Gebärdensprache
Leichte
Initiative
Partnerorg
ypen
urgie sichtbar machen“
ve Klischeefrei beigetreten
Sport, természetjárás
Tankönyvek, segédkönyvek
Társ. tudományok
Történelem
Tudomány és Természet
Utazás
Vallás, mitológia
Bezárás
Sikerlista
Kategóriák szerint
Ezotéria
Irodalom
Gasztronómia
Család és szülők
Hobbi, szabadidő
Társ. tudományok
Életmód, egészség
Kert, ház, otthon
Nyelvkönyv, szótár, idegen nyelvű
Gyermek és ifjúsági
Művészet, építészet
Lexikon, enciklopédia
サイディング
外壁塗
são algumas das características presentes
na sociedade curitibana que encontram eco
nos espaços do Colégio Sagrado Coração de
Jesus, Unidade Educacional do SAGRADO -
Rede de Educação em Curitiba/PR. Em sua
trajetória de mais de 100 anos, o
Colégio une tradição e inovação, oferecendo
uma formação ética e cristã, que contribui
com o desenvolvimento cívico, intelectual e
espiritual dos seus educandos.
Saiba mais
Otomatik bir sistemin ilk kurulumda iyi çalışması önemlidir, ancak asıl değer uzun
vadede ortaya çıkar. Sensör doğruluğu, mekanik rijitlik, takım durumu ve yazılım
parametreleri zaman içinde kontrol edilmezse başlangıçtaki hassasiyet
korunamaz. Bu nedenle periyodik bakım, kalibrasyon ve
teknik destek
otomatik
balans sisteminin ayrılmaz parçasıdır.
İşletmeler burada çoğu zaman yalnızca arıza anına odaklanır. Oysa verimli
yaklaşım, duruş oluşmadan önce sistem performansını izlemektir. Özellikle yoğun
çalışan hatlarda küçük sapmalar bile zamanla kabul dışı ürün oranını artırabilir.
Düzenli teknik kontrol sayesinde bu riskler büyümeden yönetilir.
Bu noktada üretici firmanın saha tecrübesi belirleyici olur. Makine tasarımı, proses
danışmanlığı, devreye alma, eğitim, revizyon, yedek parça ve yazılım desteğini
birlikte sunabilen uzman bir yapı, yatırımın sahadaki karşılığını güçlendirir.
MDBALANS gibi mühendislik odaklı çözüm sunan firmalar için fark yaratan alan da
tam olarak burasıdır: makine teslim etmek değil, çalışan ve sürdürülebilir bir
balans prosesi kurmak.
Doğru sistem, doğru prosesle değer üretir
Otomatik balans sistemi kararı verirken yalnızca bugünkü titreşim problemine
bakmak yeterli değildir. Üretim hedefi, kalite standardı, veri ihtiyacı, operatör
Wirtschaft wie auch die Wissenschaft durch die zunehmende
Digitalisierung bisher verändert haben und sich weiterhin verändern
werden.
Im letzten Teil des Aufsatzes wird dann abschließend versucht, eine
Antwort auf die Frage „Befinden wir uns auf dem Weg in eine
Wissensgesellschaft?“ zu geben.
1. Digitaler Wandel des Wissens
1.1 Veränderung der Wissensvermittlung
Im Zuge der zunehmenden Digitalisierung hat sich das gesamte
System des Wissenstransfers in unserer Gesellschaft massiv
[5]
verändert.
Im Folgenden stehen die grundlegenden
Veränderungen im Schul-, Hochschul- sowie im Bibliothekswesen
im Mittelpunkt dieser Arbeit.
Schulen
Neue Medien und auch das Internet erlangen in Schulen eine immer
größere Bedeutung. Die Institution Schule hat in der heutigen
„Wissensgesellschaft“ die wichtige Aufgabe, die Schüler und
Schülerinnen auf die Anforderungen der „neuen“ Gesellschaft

Work request: Pull out each line of the records holding the string "auch".

Result for this task:
Wirtschaft wie auch die Wissenschaft durch die zunehmende
Neue Medien und auch das Internet erlangen in Schulen eine immer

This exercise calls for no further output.